Task directions.
I would like the entries transcribed word for word, please, with the pictures removed.

Saved data entries.
--

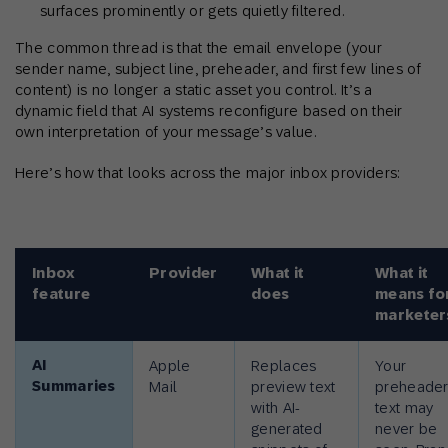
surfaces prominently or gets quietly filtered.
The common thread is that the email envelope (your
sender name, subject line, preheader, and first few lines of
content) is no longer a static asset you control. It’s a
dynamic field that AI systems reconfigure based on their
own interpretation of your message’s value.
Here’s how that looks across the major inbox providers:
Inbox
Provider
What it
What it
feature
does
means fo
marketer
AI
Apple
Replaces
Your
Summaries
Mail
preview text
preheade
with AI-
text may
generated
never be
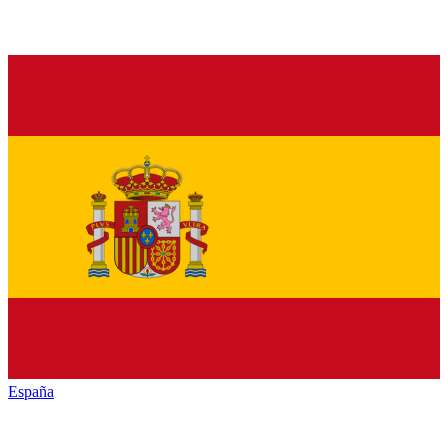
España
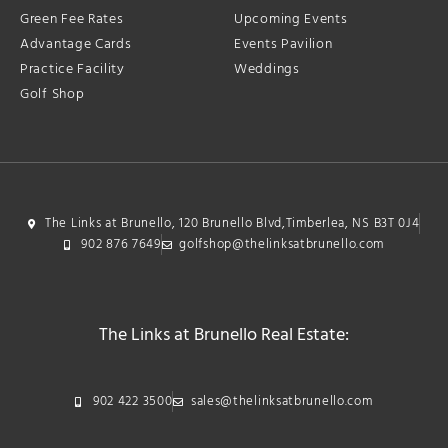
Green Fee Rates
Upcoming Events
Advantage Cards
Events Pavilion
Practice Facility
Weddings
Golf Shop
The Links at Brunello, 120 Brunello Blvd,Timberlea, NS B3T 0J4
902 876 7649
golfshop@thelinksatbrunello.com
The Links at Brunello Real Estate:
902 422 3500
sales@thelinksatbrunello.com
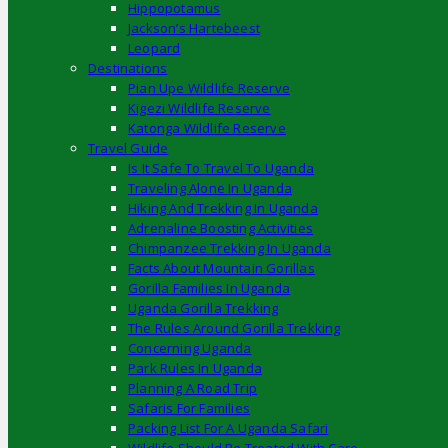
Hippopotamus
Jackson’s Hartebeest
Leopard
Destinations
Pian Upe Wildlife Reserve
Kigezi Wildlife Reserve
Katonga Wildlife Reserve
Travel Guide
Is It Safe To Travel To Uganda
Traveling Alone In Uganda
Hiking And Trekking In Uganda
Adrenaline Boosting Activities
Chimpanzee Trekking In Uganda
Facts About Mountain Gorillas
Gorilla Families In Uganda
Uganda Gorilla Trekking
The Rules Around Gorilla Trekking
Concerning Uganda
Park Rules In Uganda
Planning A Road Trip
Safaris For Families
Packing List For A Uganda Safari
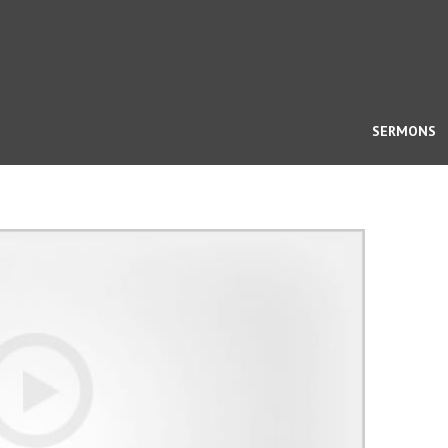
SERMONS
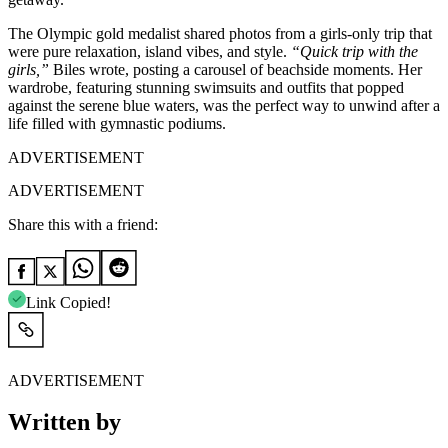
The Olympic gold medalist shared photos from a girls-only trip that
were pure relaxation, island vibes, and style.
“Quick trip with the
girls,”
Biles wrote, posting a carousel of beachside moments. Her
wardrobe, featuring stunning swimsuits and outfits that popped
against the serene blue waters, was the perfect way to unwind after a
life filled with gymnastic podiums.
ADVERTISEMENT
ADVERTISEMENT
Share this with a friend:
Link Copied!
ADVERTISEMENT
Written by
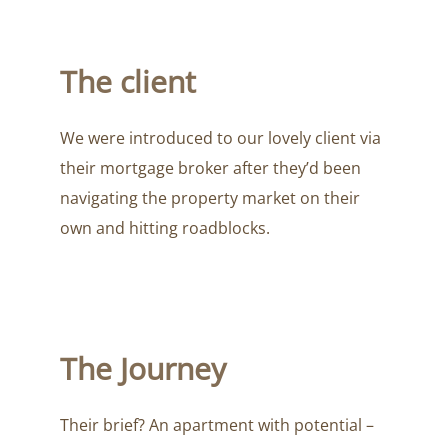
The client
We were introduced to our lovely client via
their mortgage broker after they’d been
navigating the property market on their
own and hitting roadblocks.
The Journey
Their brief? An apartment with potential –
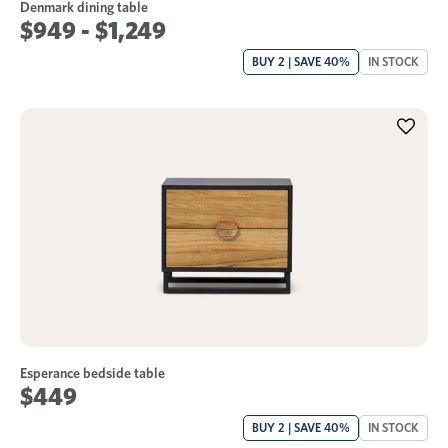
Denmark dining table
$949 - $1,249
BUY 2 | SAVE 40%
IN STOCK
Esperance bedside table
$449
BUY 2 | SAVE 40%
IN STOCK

--

Reply.
surfaces prominently or gets quietly filtered.
The common thread is that the email envelope (your
sender name, subject line, preheader, and first few lines of
content) is no longer a static asset you control. It’s a
dynamic field that AI systems reconfigure based on their
own interpretation of your message’s value.
Here’s how that looks across the major inbox providers:
Inbox
Provider
What it
What it
feature
does
means fo
marketer
AI
Apple
Replaces
Your
Summaries
Mail
preview text
preheade
with AI-
text may
generated
never be
España
Green Fee Rates
Upcoming Events
Advantage Cards
Events Pavilion
Practice Facility
Weddings
Golf Shop
The Links at Brunello, 120 Brunello Blvd,Timberlea, NS B3T 0J4
902 876 7649
golfshop@thelinksatbrunello.com
The Links at Brunello Real Estate:
902 422 3500
sales@thelinksatbrunello.com
Hippopotamus
Jackson’s Hartebeest
Leopard
Destinations
Pian Upe Wildlife Reserve
Kigezi Wildlife Reserve
Katonga Wildlife Reserve
Travel Guide
Is It Safe To Travel To Uganda
Traveling Alone In Uganda
Hiking And Trekking In Uganda
Adrenaline Boosting Activities
Chimpanzee Trekking In Uganda
Facts About Mountain Gorillas
Gorilla Families In Uganda
Uganda Gorilla Trekking
The Rules Around Gorilla Trekking
Concerning Uganda
Park Rules In Uganda
Planning A Road Trip
Safaris For Families
Packing List For A Uganda Safari
SERMONS
The Olympic gold medalist shared photos from a girls-only trip that
were pure relaxation, island vibes, and style.
“Quick trip with the
girls,”
Biles wrote, posting a carousel of beachside moments. Her
wardrobe, featuring stunning swimsuits and outfits that popped
against the serene blue waters, was the perfect way to unwind after a
life filled with gymnastic podiums.
ADVERTISEMENT
ADVERTISEMENT
Share this with a friend:
Link Copied!
ADVERTISEMENT
Written by
The client
We were introduced to our lovely client via
their mortgage broker after they’d been
navigating the property market on their
own and hitting roadblocks.
The Journey
Their brief? An apartment with potential –
Denmark dining table
$949 - $1,249
BUY 2 | SAVE 40%
IN STOCK
Esperance bedside table
$449
BUY 2 | SAVE 40%
IN STOCK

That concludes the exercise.